Among the champions of Avery’s work was the Austro-Hungarian biochemist Erwin Chargaff, who had fled the Nazis and found a position at Columbia University in New York. “Avery gave us the first text of a new language, or rather he showed us where to look for it,” wrote Chargaff. “I resolved where to search for this text.” He began to look more closely at the composition of DNA in bacteria and larger organisms.

Also in 1944, the Austrian quantum physicist Erwin Schrödinger, he of the famous cat, and yet another leading thinker who escaped the Nazi regime, published a short book called What is Life? In this he suggested that life centred around a complex molecule that stored genetic material and passed it on to future generations. He also proposed that this biological information might resemble the dots and dashes of morse code.

One of the people who read What is Life? was James Watson, then a startlingly young student at the University of Chicago. “Schrödinger struck a chord because I too was intrigued by the essence of life,” Watson wrote. “The notion that life might be perpetuated by means of an instruction book inscribed in a secret code appealed to me.” Schrödinger’s book also caught the imagination of the British physicist-turned-chemist James Crick, who had been working in the Admiralty Research Laboratory throughout the war, and whose thoughts now turned to biology.

Focusing efforts

In 1951, at the age of 35, Crick was working on his PhD in the Medical Research Council (MRC) unit at Cambridge University when he found himself sharing lab space with a new arrival from the US – the 23-year-old Watson, who had come to Cambridge in order to master X-ray diffraction, which, he hoped, would help him unlock the secrets of DNA. The pair soon became friends and focused their efforts on DNA. Crick also introduced Watson to Maurice Wilkins, 
a biochemist from New Zealand who worked at King’s College in London, had extensive experience of X-ray diffraction, and even suggested the structure of DNA might be a helix.

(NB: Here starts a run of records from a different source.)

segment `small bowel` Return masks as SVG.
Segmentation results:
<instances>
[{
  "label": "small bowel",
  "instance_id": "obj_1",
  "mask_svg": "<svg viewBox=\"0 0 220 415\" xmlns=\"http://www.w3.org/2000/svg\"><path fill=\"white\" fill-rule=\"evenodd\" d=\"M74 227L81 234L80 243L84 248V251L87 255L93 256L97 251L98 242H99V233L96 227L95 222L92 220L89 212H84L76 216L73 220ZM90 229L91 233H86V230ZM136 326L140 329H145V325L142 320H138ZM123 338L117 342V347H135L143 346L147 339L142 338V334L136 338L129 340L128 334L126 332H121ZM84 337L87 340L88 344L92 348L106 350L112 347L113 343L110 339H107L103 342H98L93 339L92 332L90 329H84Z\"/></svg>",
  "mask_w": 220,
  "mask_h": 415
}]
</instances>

One of Wilkins’ colleagues at King’s was Rosalind Franklin, who had graduated in chemistry from Cambridge in 1938 and gone to Paris after the war to learn X-ray diffraction. She returned to London in 1951 to take up a fellowship in King’s MRC unit and set to work on producing diffraction images of DNA, though the head of the unit had failed to inform Wilkins of this. With the help of Raymond Gosling, a PhD assistant, Franklin captured several X-ray images of DNA, including the now-famous Photo 51. The forthright Franklin and the understated Wilkins found it hard to work together, so it fell to Crick and Watson to put the pieces together.

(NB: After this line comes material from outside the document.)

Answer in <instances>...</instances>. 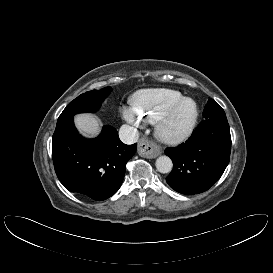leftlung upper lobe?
<instances>
[{"instance_id": "5c2ea615", "label": "left lung upper lobe", "mask_w": 273, "mask_h": 273, "mask_svg": "<svg viewBox=\"0 0 273 273\" xmlns=\"http://www.w3.org/2000/svg\"><path fill=\"white\" fill-rule=\"evenodd\" d=\"M204 120H227L224 110L213 100L209 99L204 111Z\"/></svg>"}]
</instances>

In early 1953 they began constructing a molecular model of DNA, drawing on the work of the team at King’s College, and in particular the B version of Photo 51, which showed evidence of the helix structure.

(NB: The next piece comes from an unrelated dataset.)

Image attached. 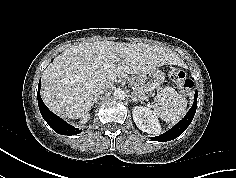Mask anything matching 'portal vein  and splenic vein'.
<instances>
[{"instance_id": "18ae733b", "label": "portal vein and splenic vein", "mask_w": 236, "mask_h": 178, "mask_svg": "<svg viewBox=\"0 0 236 178\" xmlns=\"http://www.w3.org/2000/svg\"><path fill=\"white\" fill-rule=\"evenodd\" d=\"M119 61H120V58H117V59H116V62H119ZM114 65H115V64H113V63L105 64V65H104V68H106V69H107V68H111V67H113Z\"/></svg>"}]
</instances>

It’s claimed that Wilkins had given Crick and Watson the photo without Franklin’s knowledge. Crick and Watson also took what they needed from the findings of Erwin Chargaff on the base-pair ratios, and from the theoretical work of Linus Pauling at the California Institute of Technology, who was also attempting to construct his own model of DNA.

Simple and elegant

Watson writes that on the morning of 28 February 1953 “the key features of the DNA model fell into place. The two chains were held together by strong hydrogen bonds between adenine-thymine and guanine-cytosine base pairs… [Crick] realised right away that it would result in the two strands of the double helix running in opposite directions… It was quite a moment. We felt sure that this was it. Anything that simple, that elegant just had to be right.”

Just a few weeks later in April, they published their findings in Nature. The structure of DNA had been revealed – the famous double helix – and the path of biochemistry had been set on a new course. The 1962 Nobel Prize in Physiology or Medicine went to Crick, Watson and Wilkins. Franklin’s name was absent: she had died in 1958 from ovarian cancer, a disease that has hereditary traits. At that time the structure of the model had not been verified: though it was to follow shortly, Nobel rules prohibited posthumous nominations.